How to make Sweet potato, spinach and ricotta rotolo

Yield = 4
Prep time: 0:25
Cook time: 0:55
Total time: 1:20

Ingredients

  • 750g orange sweet potato, peeled, roughly chopped
  • 1 tablespoon extra virgin olive oil
  • 1 brown onion, finely chopped
  • 2 garlic cloves, crushed
  • 700g jar tomato pasta sauce
  • 2 tablespoons shredded fresh basil
  • 180g baby spinach
  • 2 tablespoons lemon juice
  • 1/4 cup pine nuts, toasted
  • 300g fresh ricotta, crumbled
  • 5 large (16cm x 28cm) fresh lasagne sheets
  • 1/2 cup finely grated parmesan (see notes)
  • Mixed salad leaves, to serve

Method

  • Step 1 Preheat oven to 180C/160C fan-forced. Grease a 6cm-deep, 25cm x 30cm (8-cup-capacity) roasting pan.
  • Step 2 Place sweet potato in a microwave-safe bowl. Cover. Microwave on HIGH (100%) for 8 minutes or until tender. Mash until almost smooth. Set aside to cool.
  • Step 3 Meanwhile, heat oil in a large frying pan over medium-high heat. Cook onion, stirring, for 5 minutes or until softened. Add garlic. Cook for 1 minute. Transfer 1/2 the onion mixture to a medium bowl. Stir in pasta sauce and basil. Season with salt and pepper. Set aside. Add spinach and lemon juice to remaining onion mixture in frying pan. Cook, stirring, for 2 minutes or until spinach is wilted. Remove from heat.

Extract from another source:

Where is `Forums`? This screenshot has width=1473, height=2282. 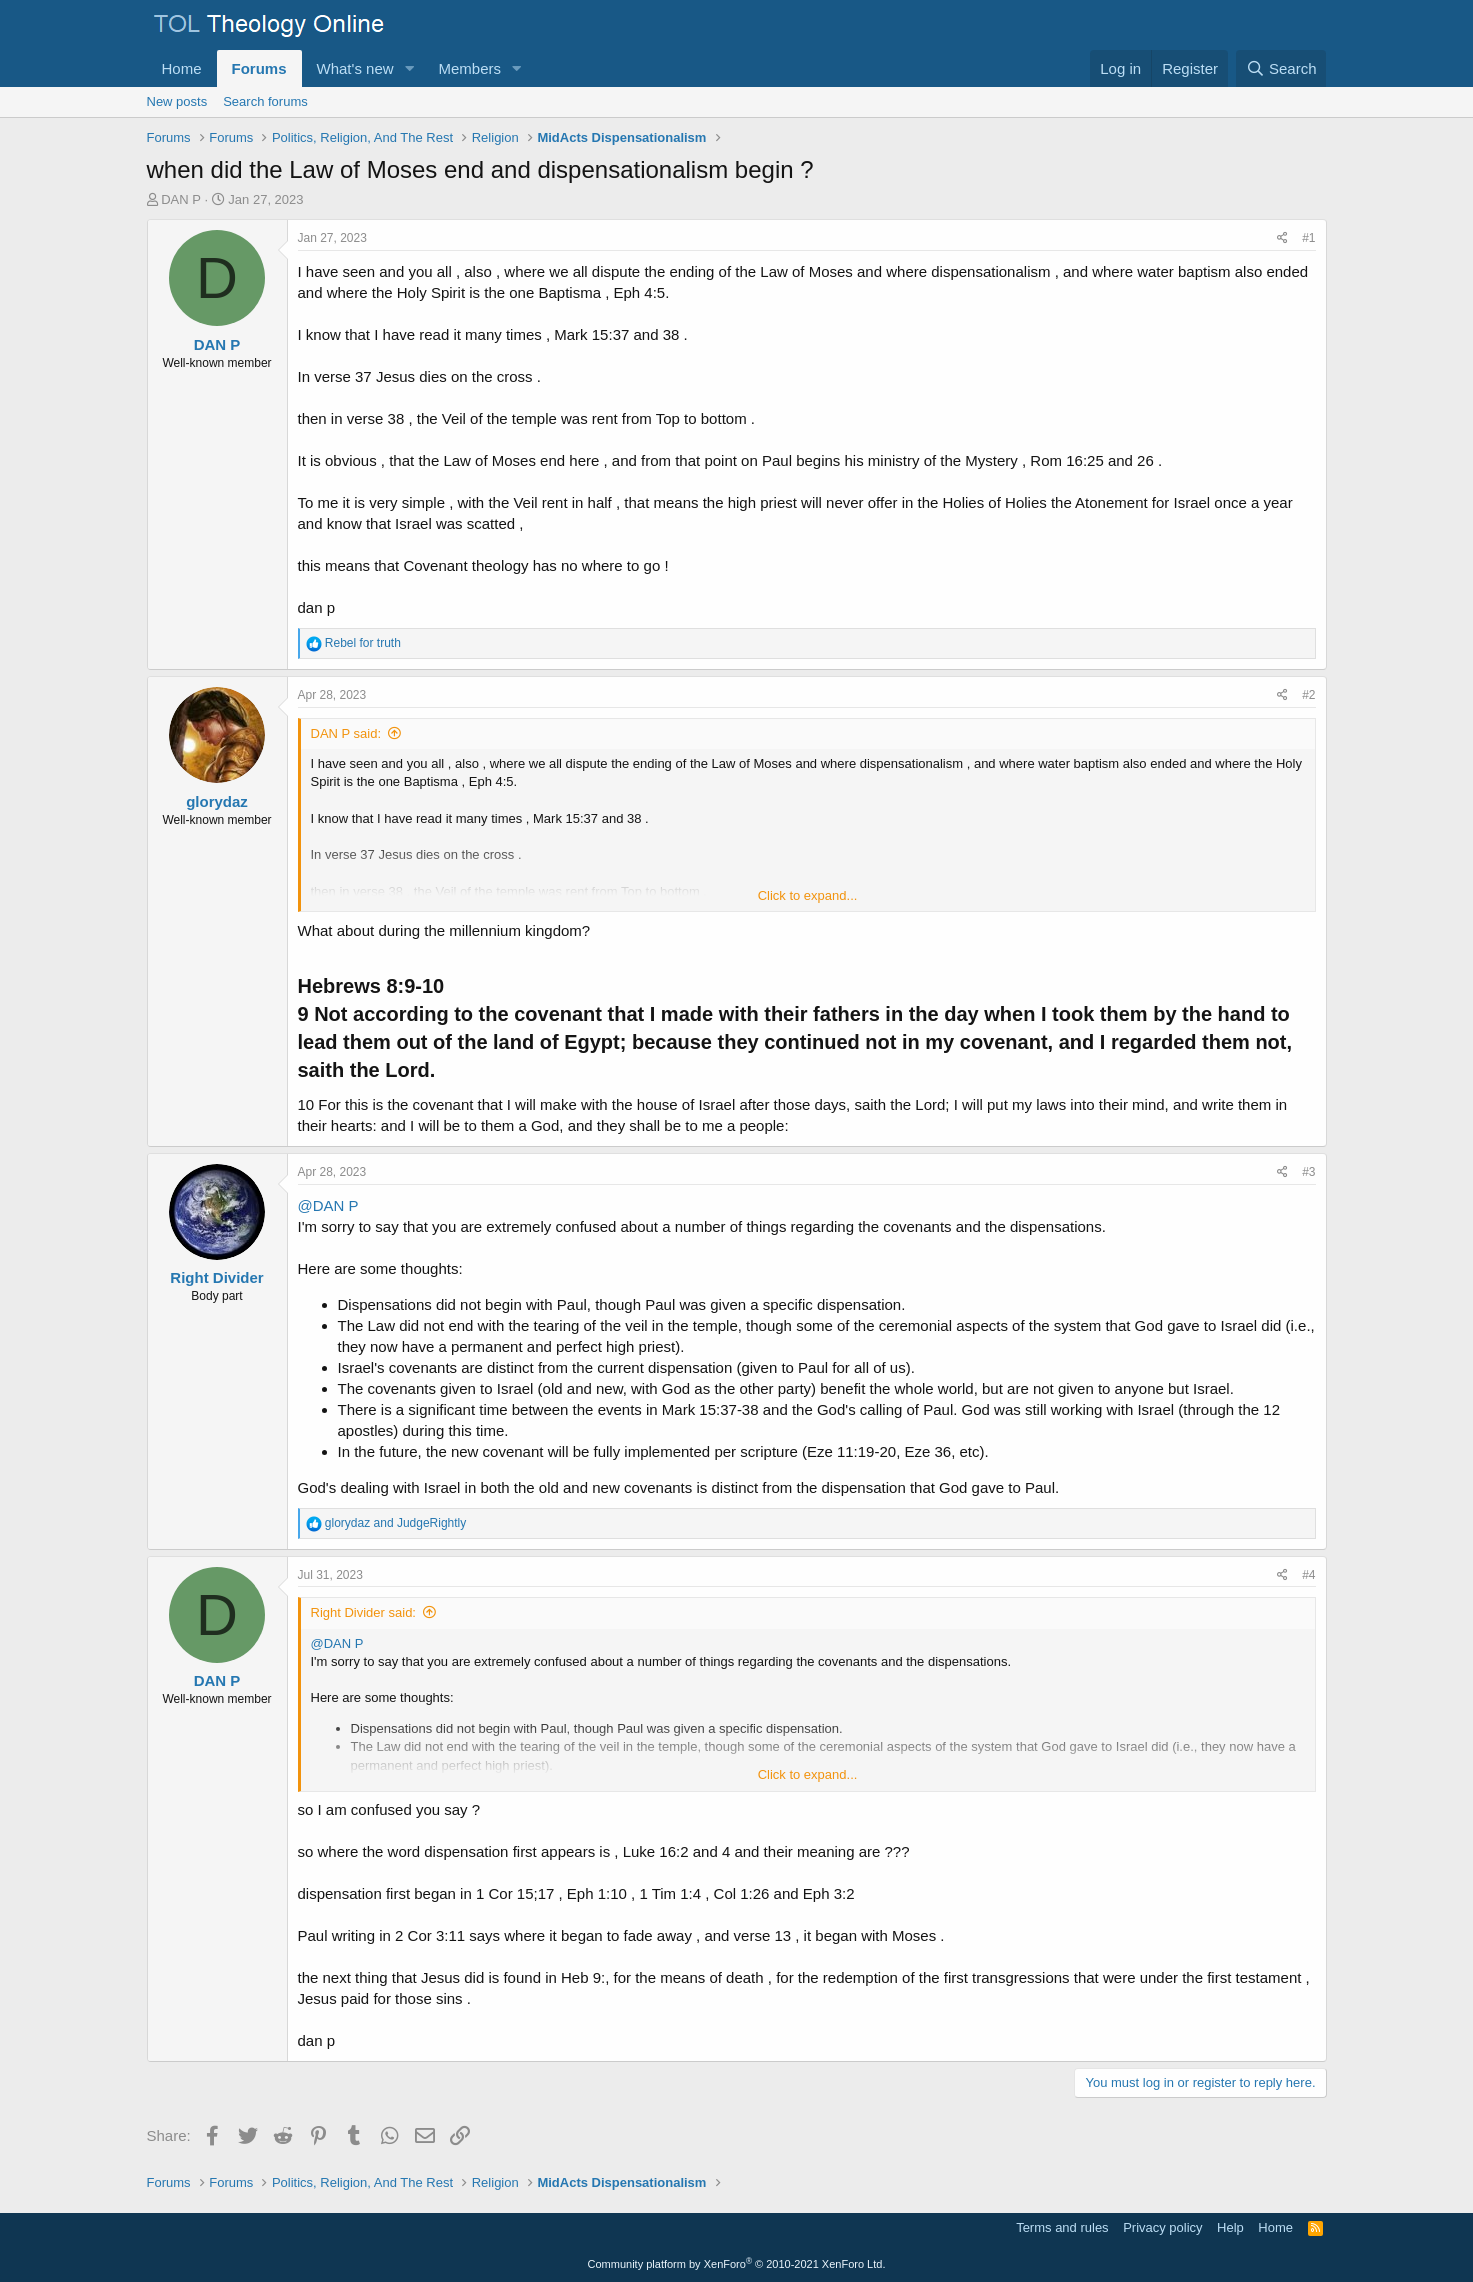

Set aside to cool.
  • Step 4 Add spinach mixture, pine nuts and 200g ricotta to the sweet potato. Season with salt and pepper. Mix to combine.
  • Step 5 Spread pasta sauce mixture over base of prepared dish. Sprinkle with remaining ricotta. Place 1 pasta sheet on a flat surface. Leaving a 1cm border, spread 1/5 of the sweet potato mixture over the pasta sheet. Roll up tightly from one short end to enclose filling. Cut roll into 4 rounds. Place rounds, cut-side up, in pasta sauce in dish. Repeat with remaining pasta sheets and filling to make 20 rotolo.
  • Step 6 Sprinkle rotolo with parmesan. Cover with foil. Bake for 30 minutes. Remove foil. Bake for a further 15 minutes or until cheese is golden. Serve with salad leaves.